Small businesses will be exempt from this requirement. Barack Obama understands that the skyrocketing cost of healthcare poses a serious competitive threat to Americas small businesses. To help small business provide quality health care to their employees and to reduce the burden on small businesses in our economy, Obama will offer a new Small Business Health Tax Credit, which will provide small businesses with a refundable tax credit of up to 50 percent on premiums paid on behalf of their employees. To be eligible for the credit, small businesses will have to offer a quality health plan to all of their employees and cover a meaningful share of the cost of employee health premiums.
McCain
The key to John McCains health-care reform plan is choice. Under his plan, each American family would be provided with a $5,000 refundable tax credit ($2,500 for individuals) to purchase health insurance, either through their employers or in the individual market. This tax credit would replace the current deduction for employer-sponsored health insurance, thereby equalizing the tax treatment of employer-sponsored and non-employer-sponsored plans and providing a substantial increase in the federal governments contribution to most families health insurance. This tax credit is sufficient to fully cover the cost of a health care plan as good as a Member of Congress, regardless of what tax bracket you are in. For lower income Americans, this credit would cover the cost of such a plan and provide a contribution to that persons health savings account. All families would be able to keep employer-sponsored coverage, but they could also search for better deals in the individual market and even purchase health insurance across state lines. This would vastly expand the ability of American consumers to choose among an array of options to find the health-care plans that best meet their needs. In addition, families would be able to keep their health insurance and, more importantly, their doctors, even if a parent changes jobs or leaves the workforce.
John McCain has also proposed a comprehensive plan to reduce the costs of health care in America. A major proposal of his is to re-orient our health-care system around preventive care. Chronic conditions account for three-quarters of the nations annual health-care bill. By emphasizing prevention, early intervention, healthy habits, new treatment models, new public health infrastructure, and the use of information technology, we can reduce health care costs.
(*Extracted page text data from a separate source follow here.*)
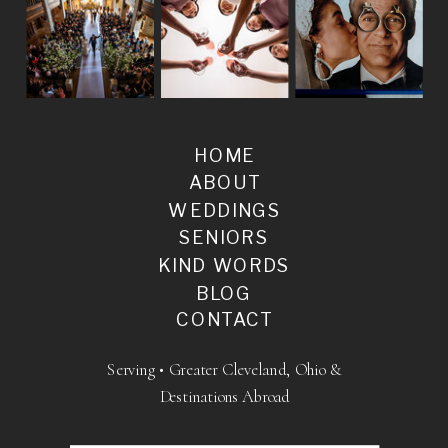
HOME
ABOUT
WEDDINGS
SENIORS
KIND WORDS
BLOG
CONTACT
Serving • Greater Cleveland, Ohio &
Destinations Abroad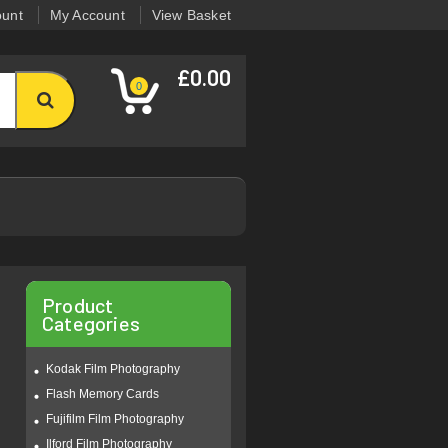
ount
My Account
View Basket
£0.00
0
Product
Categories
Kodak Film Photography
Flash Memory Cards
Fujifilm Film Photography
Ilford Film Photography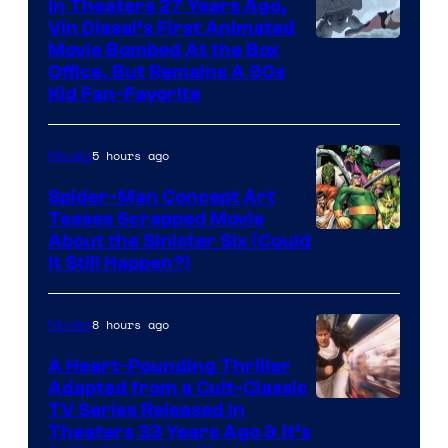
In Theaters 27 Years Ago,
Vin Diesel’s First Animated
Movie Bombed At the Box
Office, But Remains A 90s
Kid Fan-Favorite
5 hours ago
Movies
Spider-Man Concept Art
Teases Scrapped Movie
Image
About the Sinister Six (Could
It Still Happen?)
Courtesy
of
8 hours ago
Movies
Marvel
Comics
A Heart-Pounding Thriller
Adapted from a Cult-Classic
Image
TV Series Released in
Theaters 33 Years Ago & It’s
Courtesy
We should dedicate more federal research to caring and curing chronic diseases.
John McCains other proposals for reducing health-care costs include: lowering drug prices through re-importation and generics; updating our health-care infrastructure with 21st century technology; promoting coordinated care, where patients pay a single bill for overall disease care; reforming the Medicare and Medicaid payment systems; promoting the availability of smoking-cessation programs; passing comprehensive medical-liability reform; and bringing more transparency to health-care costs.
John McCains plan stands in stark contract to Senator Obamas proposal, which would dismantle the current employer-based framework in favor of a big new government bureaucracy. Obama would mandate that employers provide a $12,000 plan to their employees or else pay a $12,000 fine. According to a study in the National Bureau of Economic Research, an employer mandate of $9,000 for family coverage would reduce wages by $3 per hour and cause 224,000 workers to lose their jobs. To put this in perspective, the Obama plan would lose more than the 219,000 jobs created by American small businesses so far this year. Obama would also build a big new health bureaucracy, shifting more control to lobbyist-filled Washington at a time when Medicare is broke and Congress has a single-digit approval rating. According to prior analysis of similar plans, it is estimated that his employer mandate combined with a national plan option would potentially shred the employer sponsored insurance system by almost one-third or nearly 52 million lives and raise employer taxes by almost $110 billion.